Many have described his face as “sculpted by the gods”, but few would define the actor Brad Pitt as a sculptor, until now. The A-list Hollywood star has publicly debuted his first works of art at the Sara Hildén Art Museum in Tampere, Finland, alongside works by the musician Nick Cave and the artist Thomas Houseago for the exhibition We (until 15 January).
Among the nine works by Pitt on show are a house-shaped structure moulded in clear silicon and shot with bullets, and his first ever sculpture, House A Go Go (2017): a 46cm-tall miniature house made out of tree bark, crudely held together with tape.
The largest pieces include a coffin-sized bronze box depicting hands, feet and faces attempting to break through the structure at various angles, and the plaster wall-hanging sculpture Aiming At You I Saw Me But It Was Too Late This Time (2020), which depicts a gun fight between eight figures.
The Oceans 11 star reportedly began making ceramic art following his turbulent divorce from the actress Angelina Jolie in 2017. According to The Sun, the actor now has a sculpture studio at his Los Angeles home, and invited Leonardo DiCaprio over during the making of Once Upon A Time In Hollywood to “bond over their shared love of pottery”.
Speaking to the Finnish publication Yle at the exhibition’s opening, Pitt said of his artistic turn: “For me it’s about self reflection… It was born out of ownership over what I call a ‘radical inventory of the self’. And getting really brutally honest with me and taking account of those I may have hurt and the moments I’ve just gotten wrong.”
Meanwhile, the Australian singer-songwriter Nick Cave (not to be confused with the American visual and performance artist of the same name) is also making his artistic debut: he shows “glazed ceramic figurines depicting the life of the Devil in 17 stations, from innocence through experience into confrontation of our mortality,” according to a press release. The Devil: A Life is Cave’s first major body of visual work. It includes 17 individual pieces ranging between 15cm and 50cm tall, each hand-crafted, painted and glazed by Cave in England, between 2020 and 2022. Aesthetically the series nods to the artist’s interest in Victorian Staffordshire Flatback figurines, of which he is a collector.

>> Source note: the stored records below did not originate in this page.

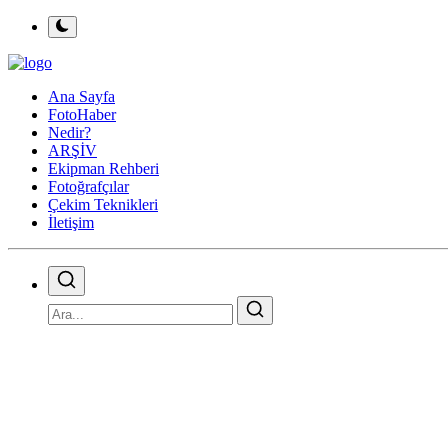
Ana Sayfa
FotoHaber
Nedir?
ARŞİV
Ekipman Rehberi
Fotoğrafçılar
Çekim Teknikleri
İletişim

Both fledgling sculptors created these works in dialogue with the considerably more experienced Houseago. The British artist has been practising for nearly three decades and showed work at the Whitney Biennial in 2010. In Tampere, Houseago, who is better known as a sculptor, shows a number of paintings, a medium he began experimenting with in recent years. They come from his large-scale Visions series that was made outdoors and was inspired by European symbolists including Norway’s Edvard Munch. He also shows new sculptures made from redwood and plaster that he made in response to works in the collection of the Sara Hildén Foundation, such as Alberto Giacometti’s sculpture Woman on a Chariot (1943/62).
Speaking of his decision to stage a collaborative show between himself, Cave and Pitt, Houseago says in a statement: “I am not an I. I’m a WE!”.